[Extracted page text data]
*** Begin section ***

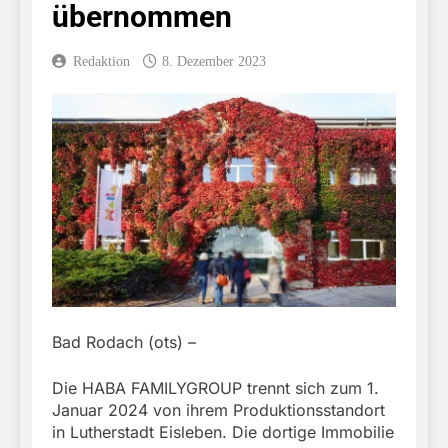
übernommen
Redaktion
8. Dezember 2023
Bad Rodach (ots) –
Die HABA FAMILYGROUP trennt sich zum 1.
Januar 2024 von ihrem Produktionsstandort
in Lutherstadt Eisleben. Die dortige Immobilie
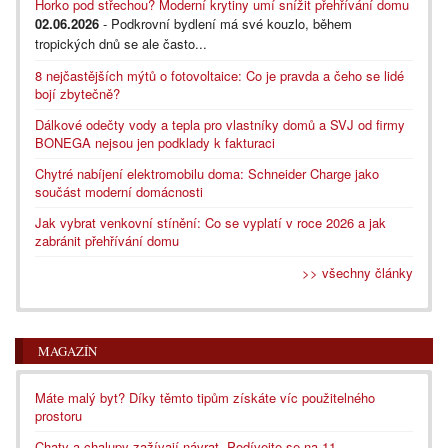
Horko pod střechou? Moderní krytiny umí snížit přehřívání domu
02.06.2026
- Podkrovní bydlení má své kouzlo, během
tropických dnů se ale často...
8 nejčastějších mýtů o fotovoltaice: Co je pravda a čeho se lidé
bojí zbytečně?
Dálkové odečty vody a tepla pro vlastníky domů a SVJ od firmy
BONEGA nejsou jen podklady k fakturaci
Chytré nabíjení elektromobilu doma: Schneider Charge jako
součást moderní domácnosti
Jak vybrat venkovní stínění: Co se vyplatí v roce 2026 a jak
zabránit přehřívání domu
>> všechny články
MAGAZÍN
Máte malý byt? Díky těmto tipům získáte víc použitelného
prostoru
Chaty a chalupy zažívají návrat. Podívejte se na 11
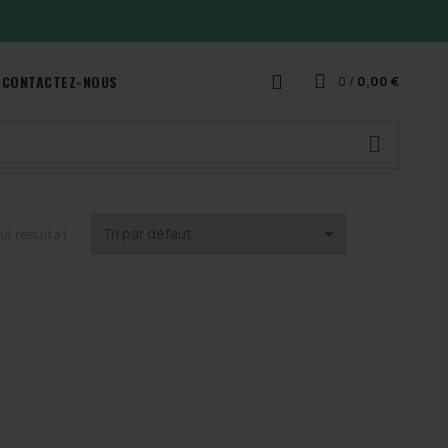
CONTACTEZ-NOUS
0
/
0,00
€
eul résultat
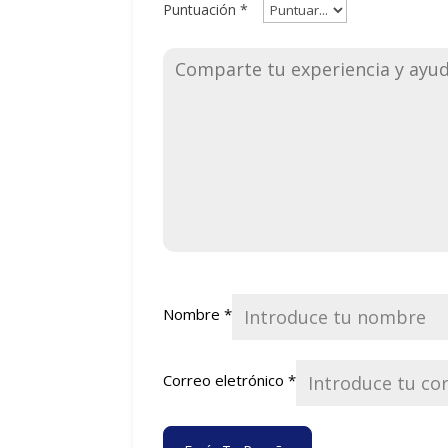
Puntuación
*
Nombre
*
Correo eletrónico
*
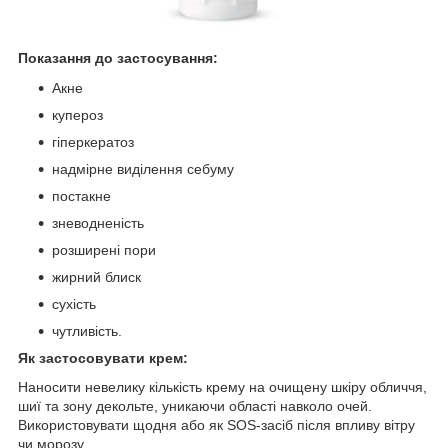
Показання до застосування:
Акне
купероз
гіперкератоз
надмірне виділення себуму
постакне
зневодненість
розширені пори
жирний блиск
сухість
чутливість.
Як застосовувати крем:
Наносити невелику кількість крему на очищену шкіру обличчя,
шиї та зону декольте, уникаючи області навколо очей.
Використовувати щодня або як SOS-засіб після впливу вітру
чи морозу.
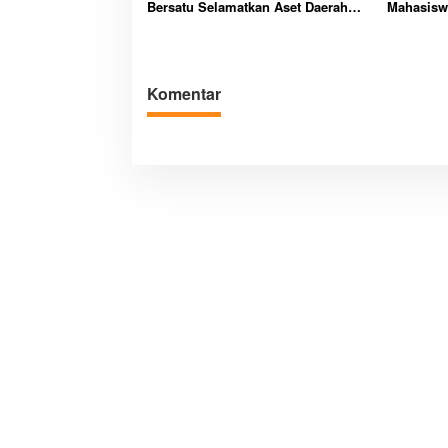
Bersatu Selamatkan Aset Daerah
Mahasisw
Bernilai Besar
Kawasan 
Komentar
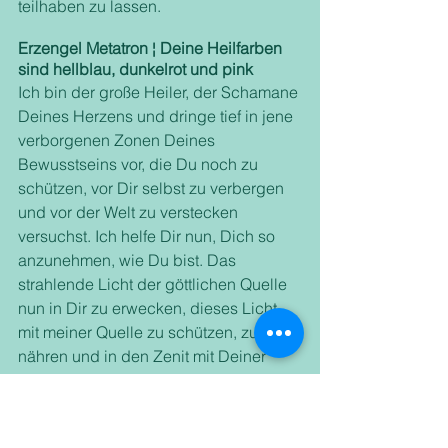
teilhaben zu lassen.
Erzengel Metatron ¦ Deine Heilfarben 
sind hellblau, dunkelrot und pink
Ich bin der große Heiler, der Schamane 
Deines Herzens und dringe tief in jene 
verborgenen Zonen Deines 
Bewusstseins vor, die Du noch zu 
schützen, vor Dir selbst zu verbergen 
und vor der Welt zu verstecken 
versuchst. Ich helfe Dir nun, Dich so 
anzunehmen, wie Du bist. Das 
strahlende Licht der göttlichen Quelle 
nun in Dir zu erwecken, dieses Licht 
mit meiner Quelle zu schützen, zu 
nähren und in den Zenit mit Deiner 
Herzumarmung zu verbinden, damit 
Du Dich selbst erkennst und dieses 
Erkennen Dich vollkommen und bis in 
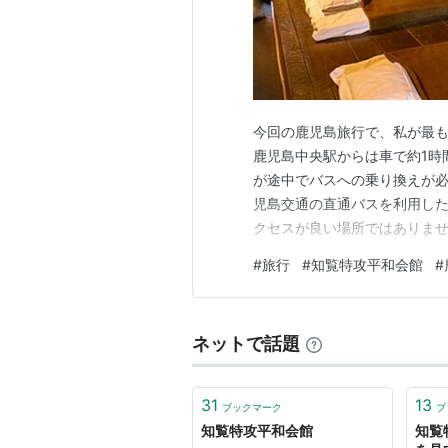
今回の鹿児島旅行で、私が最
鹿児島中央駅からは車で約1時
が途中でバスへの乗り換えが必
児島交通の直通バスを利用した
クセスが良い場所ではありま
できないこの地を、一度は自
#
旅行
#
知覧特攻平和会館
#
ありました。 知覧特攻平和会館
の碑 慰霊の石灯籠 知覧教育隊
ネットで話題
31
13
ブックマーク
ブ
知覧特攻平和会館
知覧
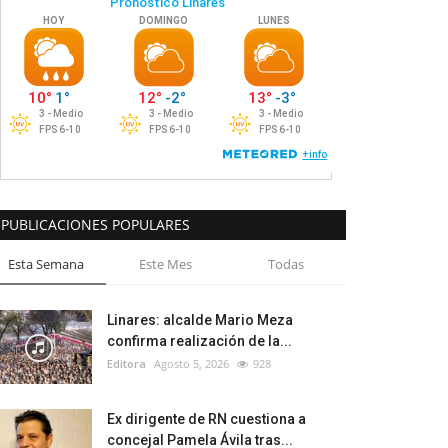
PUBLICACIONES POPULARES
Esta Semana
Este Mes
Todas
Linares: alcalde Mario Meza
confirma realización de la...
Editora
Agosto 5, 2026
928
Ex dirigente de RN cuestiona a
concejal Pamela Ávila tras...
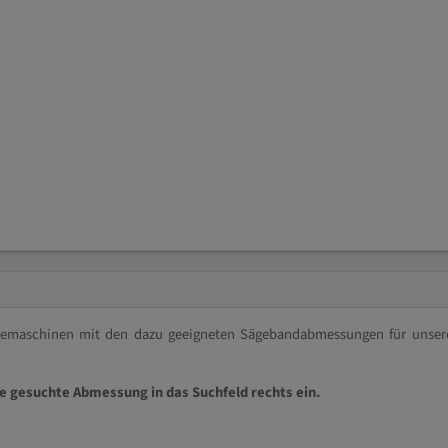
ägemaschinen mit den dazu geeigneten Sägebandabmessungen für unser
ie gesuchte Abmessung in das Suchfeld rechts ein.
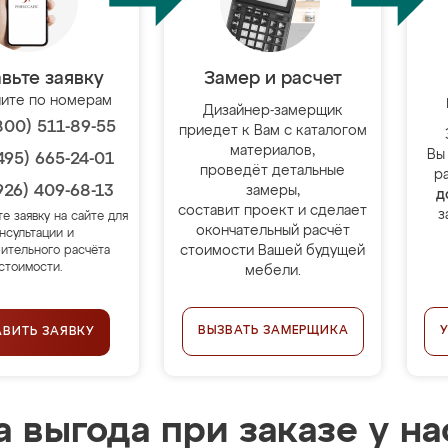
вьте заявку
Замер и расчет
ите по номерам
Дизайнер-замерщик
800) 511-89-55
приедет к Вам с каталогом
материалов,
Вы
495) 665-24-01
проведёт детальные
р
926) 409-68-13
замеры,
д
составит проект и сделает
з
те заявку на сайте для
окончательный расчёт
нсультации и
стоимости Вашей будущей
ительного расчёта
стоимости.
мебели.
ВЫЗВАТЬ ЗАМЕРЩИКА
АВИТЬ ЗАЯВКУ
 выгода при заказе у на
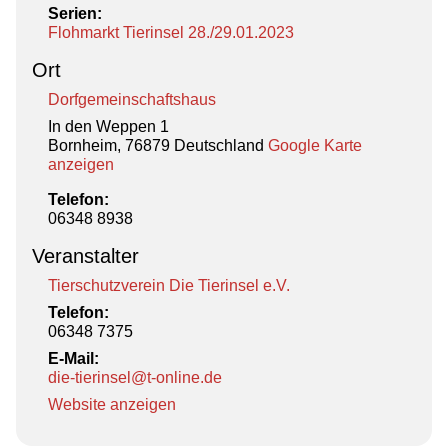
Serien:
Flohmarkt Tierinsel 28./29.01.2023
Ort
Dorfgemeinschaftshaus
In den Weppen 1
Bornheim
,
76879
Deutschland
Google Karte
anzeigen
Telefon:
06348 8938
Veranstalter
Tierschutzverein Die Tierinsel e.V.
Telefon:
06348 7375
E-Mail:
die-tierinsel@t-online.de
Website anzeigen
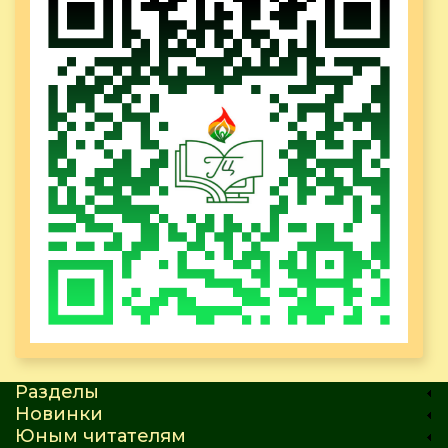
Разделы
Новинки
Юным читателям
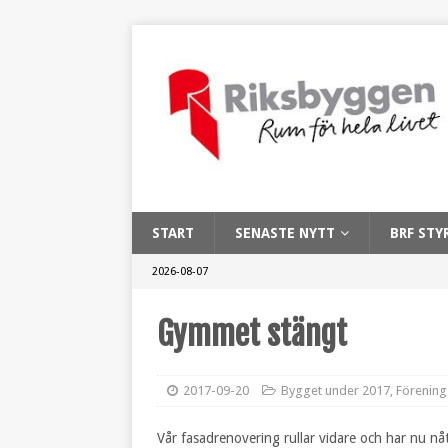
START
SENASTE NYTT
BRF STY
2026-08-07
Gymmet stängt
2017-09-20
Bygget under 2017
,
Förening
Vår fasadrenovering rullar vidare och har nu nå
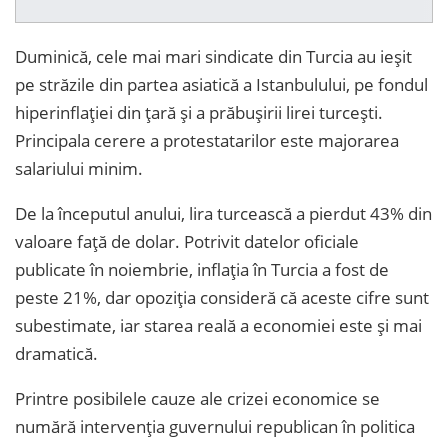
Duminică, cele mai mari sindicate din Turcia au ieșit
pe străzile din partea asiatică a Istanbulului, pe fondul
hiperinflației din țară și a prăbușirii lirei turcești.
Principala cerere a protestatarilor este majorarea
salariului minim.
De la începutul anului, lira turcească a pierdut 43% din
valoare față de dolar. Potrivit datelor oficiale
publicate în noiembrie, inflația în Turcia a fost de
peste 21%, dar opoziția consideră că aceste cifre sunt
subestimate, iar starea reală a economiei este și mai
dramatică.
Printre posibilele cauze ale crizei economice se
numără intervenția guvernului republican în politica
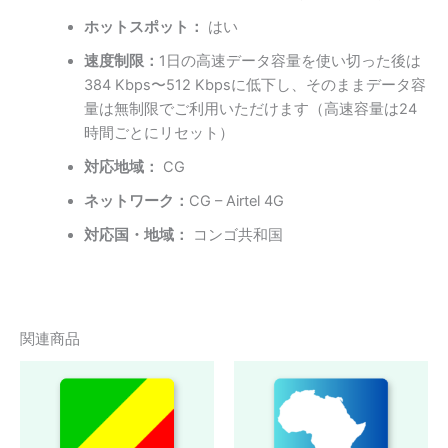
ホットスポット：
はい
速度制限：
1日の高速データ容量を使い切った後は
384 Kbps〜512 Kbpsに低下し、そのままデータ容
量は無制限でご利用いただけます（高速容量は24
時間ごとにリセット）
対応地域：
CG
ネットワーク：
CG – Airtel 4G
対応国・地域：
コンゴ共和国
関連商品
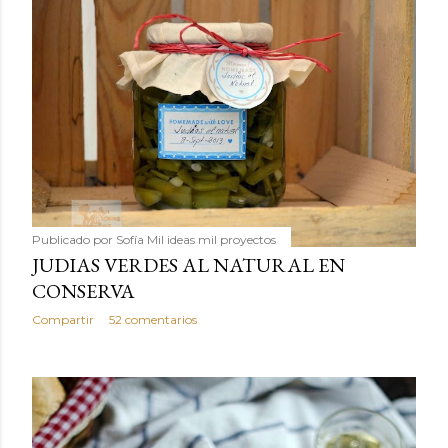
Publicado por
Sofía Mil ideas mil proyectos
JUDIAS VERDES AL NATURAL EN
CONSERVA
Compartir
52 comentarios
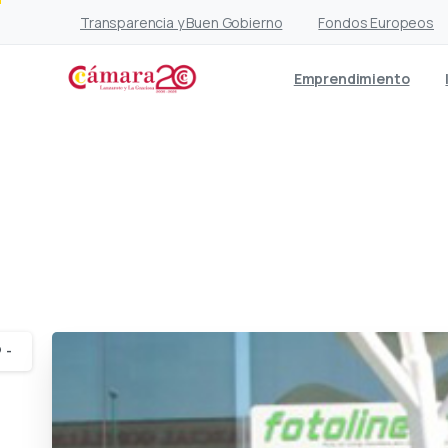
Transparencia y Buen Gobierno
Fondos Europeos
Emprendimiento
La Cámara entrega 15 t
-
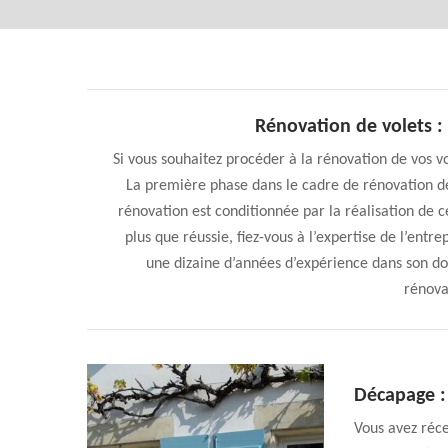
Rénovation de volets 
Si vous souhaitez procéder à la rénovation de vos v
La première phase dans le cadre de rénovation de 
rénovation est conditionnée par la réalisation de c
plus que réussie, fiez-vous à l’expertise de l’ent
une dizaine d’années d’expérience dans son d
rénova
Décapage :
Vous avez réc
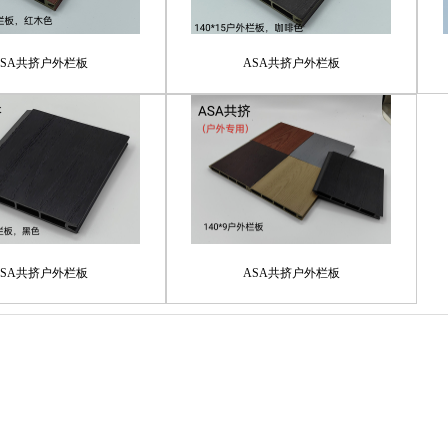
ASA共挤户外栏板
ASA共挤户外栏板
ASA共挤户外栏板
ASA共挤户外栏板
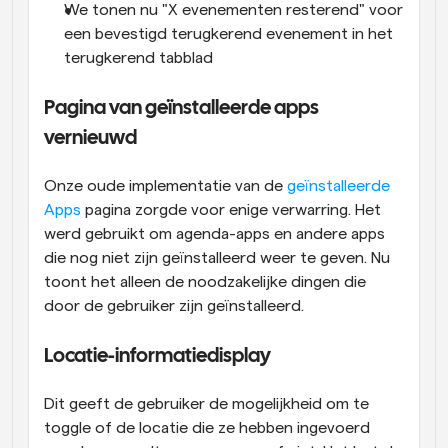
We tonen nu "X evenementen resterend" voor 
een bevestigd terugkerend evenement in het 
terugkerend tabblad
Pagina van geïnstalleerde apps 
vernieuwd
Onze oude implementatie van de 
geïnstalleerde 
Apps
 pagina zorgde voor enige verwarring. Het 
werd gebruikt om agenda-apps en andere apps 
die nog niet zijn geïnstalleerd weer te geven. Nu 
toont het alleen de noodzakelijke dingen die 
door de gebruiker zijn geïnstalleerd.
Locatie-informatiedisplay
Dit geeft de gebruiker de mogelijkheid om te 
toggle of de locatie die ze hebben ingevoerd 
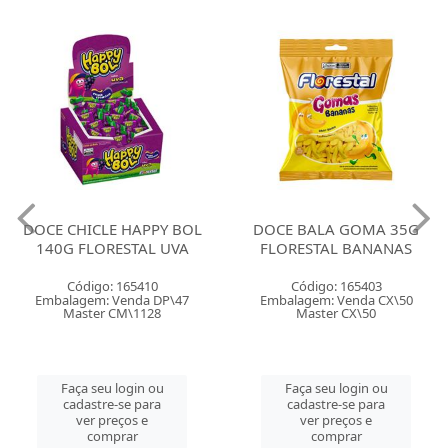
DOCE CHICLE HAPPY BOL
DOCE BALA GOMA 35G
140G FLORESTAL UVA
FLORESTAL BANANAS
Código: 165410
Código: 165403
Embalagem: Venda DP\47
Embalagem: Venda CX\50
Master CM\1128
Master CX\50
Faça seu login ou
Faça seu login ou
cadastre-se para
cadastre-se para
ver preços e
ver preços e
comprar
comprar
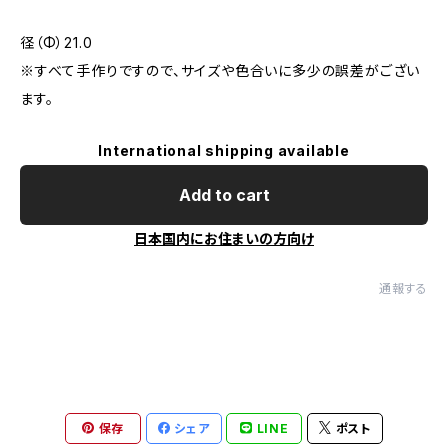
径（Φ）21.0
※すべて手作りですので、サイズや色合いに多少の誤差がござい
ます。
International shipping available
Add to cart
日本国内にお住まいの方向け
通報する
保存
シェア
LINE
ポスト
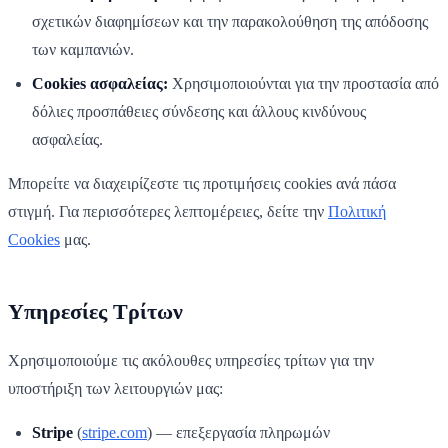
σχετικών διαφημίσεων και την παρακολούθηση της απόδοσης
των καμπανιών.
Cookies ασφαλείας:
Χρησιμοποιούνται για την προστασία από
δόλιες προσπάθειες σύνδεσης και άλλους κινδύνους
ασφαλείας.
Μπορείτε να διαχειρίζεστε τις προτιμήσεις cookies ανά πάσα
στιγμή. Για περισσότερες λεπτομέρειες, δείτε την
Πολιτική
Cookies
μας.
Υπηρεσίες Τρίτων
Χρησιμοποιούμε τις ακόλουθες υπηρεσίες τρίτων για την
υποστήριξη των λειτουργιών μας:
Stripe
(
stripe.com
) — επεξεργασία πληρωμών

*** End section ***

## YOUR OBJECTIVE
All of the records above are to be written out exactly, minus their images.

## OUTPUT FOR THIS EXERCISE
übernommen
Redaktion
8. Dezember 2023
Bad Rodach (ots) –
Die HABA FAMILYGROUP trennt sich zum 1.
Januar 2024 von ihrem Produktionsstandort
in Lutherstadt Eisleben. Die dortige Immobilie
Horko pod střechou? Moderní krytiny umí snížit přehřívání domu
02.06.2026
- Podkrovní bydlení má své kouzlo, během
tropických dnů se ale často...
8 nejčastějších mýtů o fotovoltaice: Co je pravda a čeho se lidé
bojí zbytečně?
Dálkové odečty vody a tepla pro vlastníky domů a SVJ od firmy
BONEGA nejsou jen podklady k fakturaci
Chytré nabíjení elektromobilu doma: Schneider Charge jako
součást moderní domácnosti
Jak vybrat venkovní stínění: Co se vyplatí v roce 2026 a jak
zabránit přehřívání domu
>> všechny články
MAGAZÍN
Máte malý byt? Díky těmto tipům získáte víc použitelného
prostoru
Chaty a chalupy zažívají návrat. Podívejte se na 11
CONTACTEZ-NOUS
0
/
0,00
€
eul résultat
Puntuación
*
Nombre
*
Correo eletrónico
*
Показання до застосування:
Акне
купероз
гіперкератоз
надмірне виділення себуму
постакне
зневодненість
розширені пори
жирний блиск
сухість
чутливість.
Як застосовувати крем:
Наносити невелику кількість крему на очищену шкіру обличчя,
шиї та зону декольте, уникаючи області навколо очей.
Використовувати щодня або як SOS-засіб після впливу вітру
чи морозу.
Bersatu Selamatkan Aset Daerah
Mahasisw
Bernilai Besar
Kawasan 
Komentar
teilhaben zu lassen.
Erzengel Metatron ¦ Deine Heilfarben 
sind hellblau, dunkelrot und pink
Ich bin der große Heiler, der Schamane 
Deines Herzens und dringe tief in jene 
verborgenen Zonen Deines 
Bewusstseins vor, die Du noch zu 
schützen, vor Dir selbst zu verbergen 
und vor der Welt zu verstecken 
versuchst. Ich helfe Dir nun, Dich so 
anzunehmen, wie Du bist. Das 
strahlende Licht der göttlichen Quelle 
nun in Dir zu erwecken, dieses Licht 
mit meiner Quelle zu schützen, zu 
nähren und in den Zenit mit Deiner 
Herzumarmung zu verbinden, damit 
Du Dich selbst erkennst und dieses 
Erkennen Dich vollkommen und bis in 
今回の鹿児島旅行で、私が最
鹿児島中央駅からは車で約1時
が途中でバスへの乗り換えが必
児島交通の直通バスを利用した
クセスが良い場所ではありま
できないこの地を、一度は自
#
旅行
#
知覧特攻平和会館
#
ありました。 知覧特攻平和会館
の碑 慰霊の石灯籠 知覧教育隊
ネットで話題
31
13
ブックマーク
ブ
知覧特攻平和会館
知覧
PUBLICACIONES POPULARES
Esta Semana
Este Mes
Todas
Linares: alcalde Mario Meza
confirma realización de la...
Editora
Agosto 5, 2026
928
Ex dirigente de RN cuestiona a
concejal Pamela Ávila tras...
ägemaschinen mit den dazu geeigneten Sägebandabmessungen für unser
ie gesuchte Abmessung in das Suchfeld rechts ein.
вьте заявку
Замер и расчет
ите по номерам
Дизайнер-замерщик
800) 511-89-55
приедет к Вам с каталогом
материалов,
Вы
495) 665-24-01
проведёт детальные
р
926) 409-68-13
замеры,
д
составит проект и сделает
з
те заявку на сайте для
окончательный расчёт
нсультации и
стоимости Вашей будущей
ительного расчёта
стоимости.
мебели.
ВЫЗВАТЬ ЗАМЕРЩИКА
АВИТЬ ЗАЯВКУ
 выгода при заказе у на
Serien:
Flohmarkt Tierinsel 28./29.01.2023
Ort
Dorfgemeinschaftshaus
In den Weppen 1
Bornheim
,
76879
Deutschland
Google Karte
anzeigen
Telefon:
06348 8938
Veranstalter
Tierschutzverein Die Tierinsel e.V.
Telefon:
06348 7375
E-Mail:
die-tierinsel@t-online.de
Website anzeigen
Разделы
Новинки
Юным читателям
START
SENASTE NYTT
BRF STY
2026-08-07
Gymmet stängt
2017-09-20
Bygget under 2017
,
Förening
Vår fasadrenovering rullar vidare och har nu nå
Duminică, cele mai mari sindicate din Turcia au ieșit
pe străzile din partea asiatică a Istanbulului, pe fondul
hiperinflației din țară și a prăbușirii lirei turcești.
Principala cerere a protestatarilor este majorarea
salariului minim.
De la începutul anului, lira turcească a pierdut 43% din
valoare față de dolar. Potrivit datelor oficiale
publicate în noiembrie, inflația în Turcia a fost de
peste 21%, dar opoziția consideră că aceste cifre sunt
subestimate, iar starea reală a economiei este și mai
dramatică.
Printre posibilele cauze ale crizei economice se
numără intervenția guvernului republican în politica
ホットスポット：
はい
速度制限：
1日の高速データ容量を使い切った後は
384 Kbps〜512 Kbpsに低下し、そのままデータ容
量は無制限でご利用いただけます（高速容量は24
時間ごとにリセット）
対応地域：
CG
ネットワーク：
CG – Airtel 4G
対応国・地域：
コンゴ共和国
関連商品
Publicado por
Sofía Mil ideas mil proyectos
JUDIAS VERDES AL NATURAL EN
CONSERVA
Compartir
52 comentarios
Transparencia y Buen Gobierno
Fondos Europeos
Emprendimiento
La Cámara entrega 15 t
-
Rénovation de volets 
Si vous souhaitez procéder à la rénovation de vos v
La première phase dans le cadre de rénovation de 
rénovation est conditionnée par la réalisation de c
plus que réussie, fiez-vous à l’expertise de l’ent
une dizaine d’années d’expérience dans son d
rénova
Décapage :
Vous avez réc
ASA共挤户外栏板
ASA共挤户外栏板
ASA共挤户外栏板
ASA共挤户外栏板
We tonen nu "X evenementen resterend" voor 
een bevestigd terugkerend evenement in het 
terugkerend tabblad
Pagina van geïnstalleerde apps 
vernieuwd
Onze oude implementatie van de 
geïnstalleerde 
Apps
 pagina zorgde voor enige verwarring. Het 
werd gebruikt om agenda-apps en andere apps 
die nog niet zijn geïnstalleerd weer te geven. Nu 
toont het alleen de noodzakelijke dingen die 
door de gebruiker zijn geïnstalleerd.
Locatie-informatiedisplay
Dit geeft de gebruiker de mogelijkheid om te 
toggle of de locatie die ze hebben ingevoerd 
DOCE CHICLE HAPPY BOL
DOCE BALA GOMA 35G
140G FLORESTAL UVA
FLORESTAL BANANAS
Código: 165410
Código: 165403
Embalagem: Venda DP\47
Embalagem: Venda CX\50
Master CM\1128
Master CX\50
Faça seu login ou
Faça seu login ou
cadastre-se para
cadastre-se para
ver preços e
ver preços e
comprar
comprar
径（Φ）21.0
※すべて手作りですので、サイズや色合いに多少の誤差がござい
ます。
International shipping available
Add to cart
日本国内にお住まいの方向け
通報する
保存
シェア
LINE
ポスト
σχετικών διαφημίσεων και την παρακολούθηση της απόδοσης
των καμπανιών.
Cookies ασφαλείας:
Χρησιμοποιούνται για την προστασία από
δόλιες προσπάθειες σύνδεσης και άλλους κινδύνους
ασφαλείας.
Μπορείτε να διαχειρίζεστε τις προτιμήσεις cookies ανά πάσα
στιγμή. Για περισσότερες λεπτομέρειες, δείτε την
Πολιτική
Cookies
μας.
Υπηρεσίες Τρίτων
Χρησιμοποιούμε τις ακόλουθες υπηρεσίες τρίτων για την
υποστήριξη των λειτουργιών μας:
Stripe
(
stripe.com
) — επεξεργασία πληρωμών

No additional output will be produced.